SOURCE RECORDS:
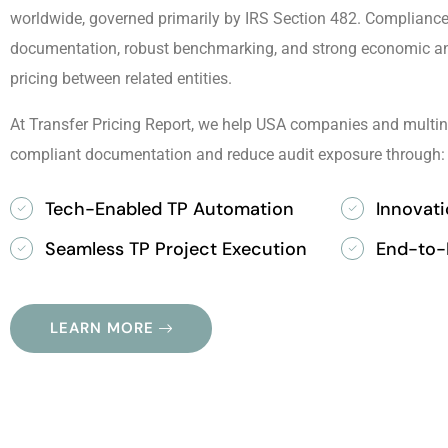
worldwide, governed primarily by IRS Section 482. Compliance 
documentation, robust benchmarking, and strong economic ana
pricing between related entities.
At Transfer Pricing Report, we help USA companies and multin
compliant documentation and reduce audit exposure through:
Tech-Enabled TP Automation
Innovat
Seamless TP Project Execution
End-to-
LEARN MORE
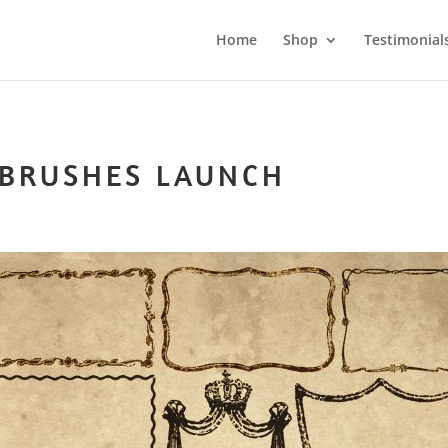
Home
Shop
Testimonial
 BRUSHES LAUNCH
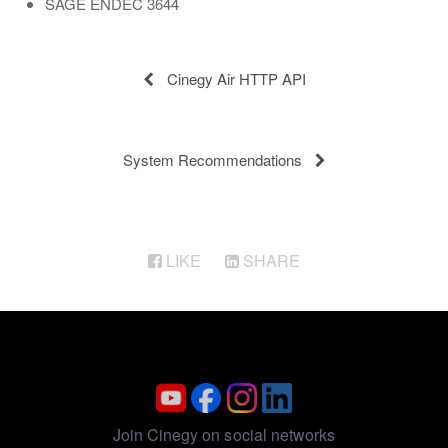
SAGE ENDEC 3644
Cinegy Air HTTP API
System Recommendations
LIKE
SHARE
Join Cinegy on social networks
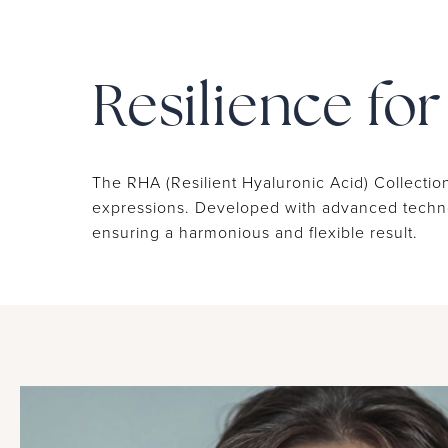
Resilience fo
The RHA (Resilient Hyaluronic Acid) Collection
expressions. Developed with advanced technolo
ensuring a harmonious and flexible result.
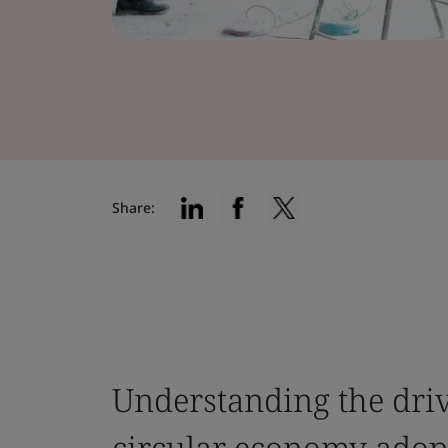
Share:
Understanding the driv
circular economy adop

ASSIGNMENT:
Which lines of the records above hold the word "documentation"? Copy each one out.

OUTPUT:
documentation, robust benchmarking, and strong economic ana
compliant documentation and reduce audit exposure through:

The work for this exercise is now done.